* [What the exercise asks] What is needed here is an exact copy of all the records below.

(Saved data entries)
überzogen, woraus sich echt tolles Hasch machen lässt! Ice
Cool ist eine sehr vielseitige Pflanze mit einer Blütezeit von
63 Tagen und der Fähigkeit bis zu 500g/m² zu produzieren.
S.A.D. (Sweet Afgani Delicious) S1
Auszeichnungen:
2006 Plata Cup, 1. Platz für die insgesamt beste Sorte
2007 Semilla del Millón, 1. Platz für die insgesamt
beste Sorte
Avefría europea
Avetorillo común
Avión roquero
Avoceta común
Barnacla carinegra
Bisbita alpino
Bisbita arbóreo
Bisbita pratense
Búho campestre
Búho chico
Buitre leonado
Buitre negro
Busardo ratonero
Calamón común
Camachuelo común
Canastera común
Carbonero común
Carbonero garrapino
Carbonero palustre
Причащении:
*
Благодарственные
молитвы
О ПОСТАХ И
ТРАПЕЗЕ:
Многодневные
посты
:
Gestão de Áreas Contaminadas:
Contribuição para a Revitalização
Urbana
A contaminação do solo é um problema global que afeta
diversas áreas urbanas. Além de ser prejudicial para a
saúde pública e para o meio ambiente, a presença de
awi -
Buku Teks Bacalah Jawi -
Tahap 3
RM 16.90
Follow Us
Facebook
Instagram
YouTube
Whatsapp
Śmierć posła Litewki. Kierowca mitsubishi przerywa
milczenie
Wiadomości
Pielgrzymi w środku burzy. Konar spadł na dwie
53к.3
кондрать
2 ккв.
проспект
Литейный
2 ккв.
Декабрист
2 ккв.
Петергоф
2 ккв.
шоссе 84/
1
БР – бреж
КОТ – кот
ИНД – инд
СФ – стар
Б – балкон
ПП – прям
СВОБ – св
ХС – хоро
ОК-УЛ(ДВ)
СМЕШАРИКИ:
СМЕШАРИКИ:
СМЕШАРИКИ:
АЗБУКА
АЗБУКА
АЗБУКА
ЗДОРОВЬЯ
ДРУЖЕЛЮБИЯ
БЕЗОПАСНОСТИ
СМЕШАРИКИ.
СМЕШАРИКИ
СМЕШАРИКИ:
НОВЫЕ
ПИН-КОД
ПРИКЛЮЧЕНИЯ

* [Exercise result]
überzogen, woraus sich echt tolles Hasch machen lässt! Ice
Cool ist eine sehr vielseitige Pflanze mit einer Blütezeit von
63 Tagen und der Fähigkeit bis zu 500g/m² zu produzieren.
S.A.D. (Sweet Afgani Delicious) S1
Auszeichnungen:
2006 Plata Cup, 1. Platz für die insgesamt beste Sorte
2007 Semilla del Millón, 1. Platz für die insgesamt
beste Sorte
Avefría europea
Avetorillo común
Avión roquero
Avoceta común
Barnacla carinegra
Bisbita alpino
Bisbita arbóreo
Bisbita pratense
Búho campestre
Búho chico
Buitre leonado
Buitre negro
Busardo ratonero
Calamón común
Camachuelo común
Canastera común
Carbonero común
Carbonero garrapino
Carbonero palustre
Причащении:
*
Благодарственные
молитвы
О ПОСТАХ И
ТРАПЕЗЕ:
Многодневные
посты
:
Gestão de Áreas Contaminadas:
Contribuição para a Revitalização
Urbana
A contaminação do solo é um problema global que afeta
diversas áreas urbanas. Além de ser prejudicial para a
saúde pública e para o meio ambiente, a presença de
awi -
Buku Teks Bacalah Jawi -
Tahap 3
RM 16.90
Follow Us
Facebook
Instagram
YouTube
Whatsapp
Śmierć posła Litewki. Kierowca mitsubishi przerywa
milczenie
Wiadomości
Pielgrzymi w środku burzy. Konar spadł na dwie
53к.3
кондрать
2 ккв.
проспект
Литейный
2 ккв.
Декабрист
2 ккв.
Петергоф
2 ккв.
шоссе 84/
1
БР – бреж
КОТ – кот
ИНД – инд
СФ – стар
Б – балкон
ПП – прям
СВОБ – св
ХС – хоро
ОК-УЛ(ДВ)
СМЕШАРИКИ:
СМЕШАРИКИ:
СМЕШАРИКИ:
АЗБУКА
АЗБУКА
АЗБУКА
ЗДОРОВЬЯ
ДРУЖЕЛЮБИЯ
БЕЗОПАСНОСТИ
СМЕШАРИКИ.
СМЕШАРИКИ
СМЕШАРИКИ:
НОВЫЕ
ПИН-КОД
ПРИКЛЮЧЕНИЯ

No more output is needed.